### Problem description
Using only the entries below, copy exactly the lines that begin at the one with "Mélygarázs takarítás: Így varázsoltuk" and end at the one with "ש התקשורת והטלוויזיה", both included. Drop the pictures.

Extracted page text data

══════════

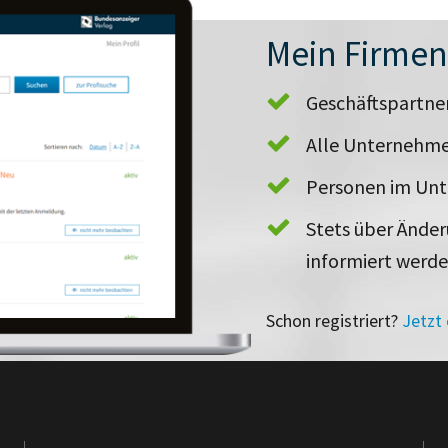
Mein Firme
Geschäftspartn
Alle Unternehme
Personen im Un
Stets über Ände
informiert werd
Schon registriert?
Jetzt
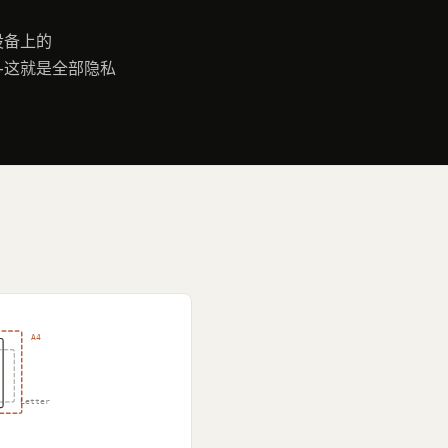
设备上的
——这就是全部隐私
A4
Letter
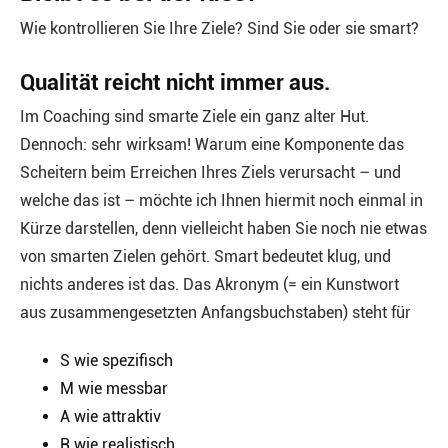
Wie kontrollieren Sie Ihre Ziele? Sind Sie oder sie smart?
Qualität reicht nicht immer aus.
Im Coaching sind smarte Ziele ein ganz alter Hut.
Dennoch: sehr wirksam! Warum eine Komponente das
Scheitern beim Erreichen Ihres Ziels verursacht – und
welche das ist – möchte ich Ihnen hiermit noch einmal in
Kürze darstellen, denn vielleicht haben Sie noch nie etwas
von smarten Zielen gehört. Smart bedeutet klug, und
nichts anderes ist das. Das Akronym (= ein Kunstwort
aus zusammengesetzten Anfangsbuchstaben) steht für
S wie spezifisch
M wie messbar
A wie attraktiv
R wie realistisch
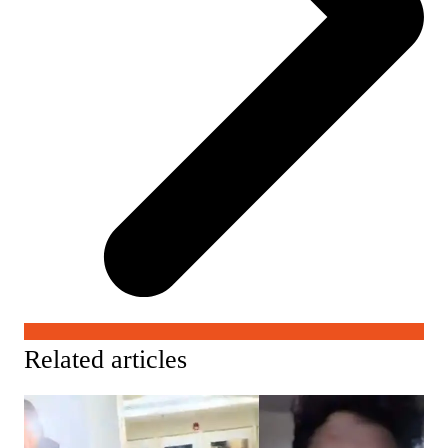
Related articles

══════════

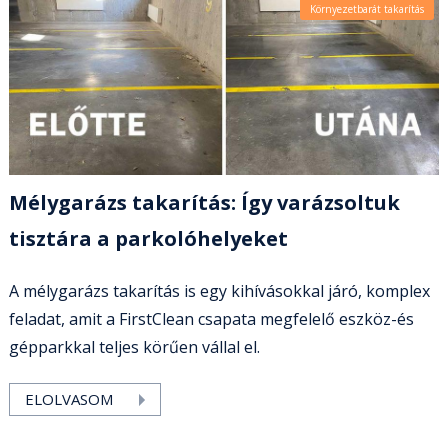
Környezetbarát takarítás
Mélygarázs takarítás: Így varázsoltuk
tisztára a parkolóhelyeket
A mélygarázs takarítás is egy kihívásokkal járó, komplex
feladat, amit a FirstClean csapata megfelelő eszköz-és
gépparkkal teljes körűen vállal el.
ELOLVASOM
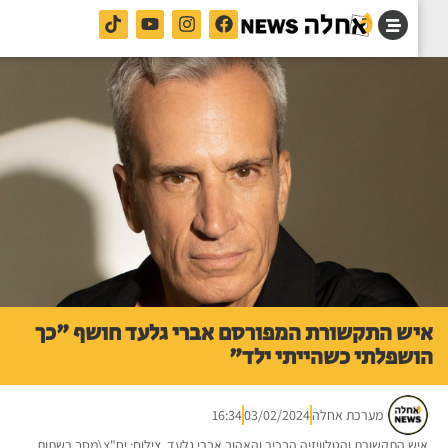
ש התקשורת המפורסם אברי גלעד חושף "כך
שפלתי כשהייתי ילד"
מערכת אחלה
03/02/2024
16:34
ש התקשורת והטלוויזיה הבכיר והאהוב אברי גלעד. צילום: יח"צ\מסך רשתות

══════════

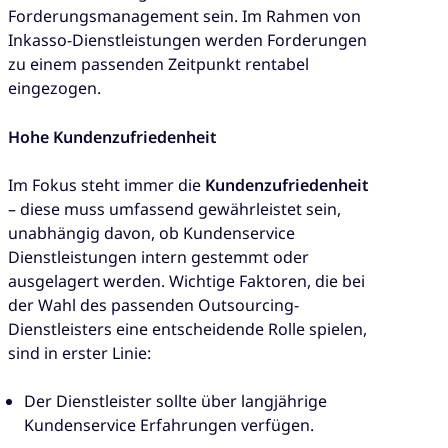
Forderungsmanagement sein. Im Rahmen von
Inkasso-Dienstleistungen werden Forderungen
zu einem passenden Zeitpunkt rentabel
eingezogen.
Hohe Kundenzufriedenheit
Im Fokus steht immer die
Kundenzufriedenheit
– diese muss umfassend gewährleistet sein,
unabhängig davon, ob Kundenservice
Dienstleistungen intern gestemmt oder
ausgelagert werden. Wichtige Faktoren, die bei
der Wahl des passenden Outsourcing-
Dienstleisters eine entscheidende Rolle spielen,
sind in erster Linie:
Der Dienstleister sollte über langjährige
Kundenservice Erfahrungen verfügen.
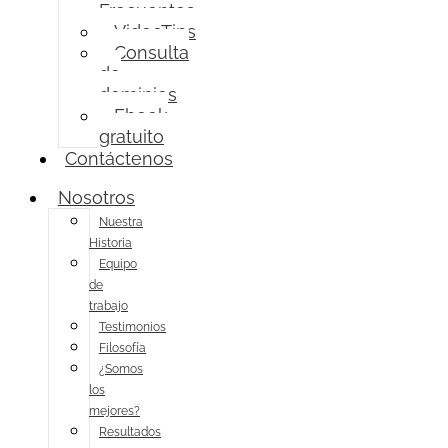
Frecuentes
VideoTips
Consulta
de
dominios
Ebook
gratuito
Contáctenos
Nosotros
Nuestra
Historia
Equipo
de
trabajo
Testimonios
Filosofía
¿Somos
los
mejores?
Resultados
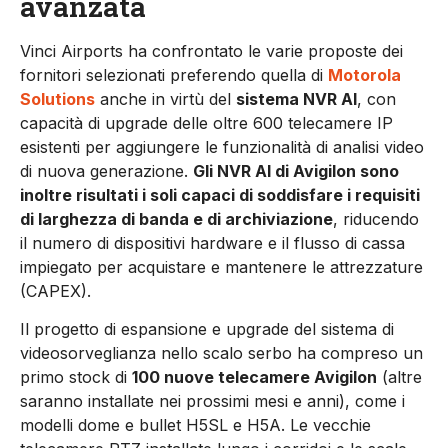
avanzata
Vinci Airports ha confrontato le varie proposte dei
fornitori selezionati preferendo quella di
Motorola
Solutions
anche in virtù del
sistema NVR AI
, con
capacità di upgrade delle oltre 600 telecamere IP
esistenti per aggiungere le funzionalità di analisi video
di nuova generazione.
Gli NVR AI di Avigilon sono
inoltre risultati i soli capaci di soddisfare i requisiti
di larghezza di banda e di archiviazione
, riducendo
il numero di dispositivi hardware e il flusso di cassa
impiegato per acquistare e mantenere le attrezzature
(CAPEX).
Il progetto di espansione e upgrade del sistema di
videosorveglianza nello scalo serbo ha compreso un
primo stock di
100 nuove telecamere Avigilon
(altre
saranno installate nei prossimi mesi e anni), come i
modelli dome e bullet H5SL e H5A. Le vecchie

══════════

### Written answer
Mélygarázs takarítás: Így varázsoltuk
tisztára a parkolóhelyeket
A mélygarázs takarítás is egy kihívásokkal járó, komplex
feladat, amit a FirstClean csapata megfelelő eszköz-és
gépparkkal teljes körűen vállal el.
ELOLVASOM
ש התקשורת המפורסם אברי גלעד חושף "כך
שפלתי כשהייתי ילד"
מערכת אחלה
03/02/2024
16:34
ש התקשורת והטלוויזיה הבכיר והאהוב אברי גלעד. צילום: יח"צ\מסך רשתות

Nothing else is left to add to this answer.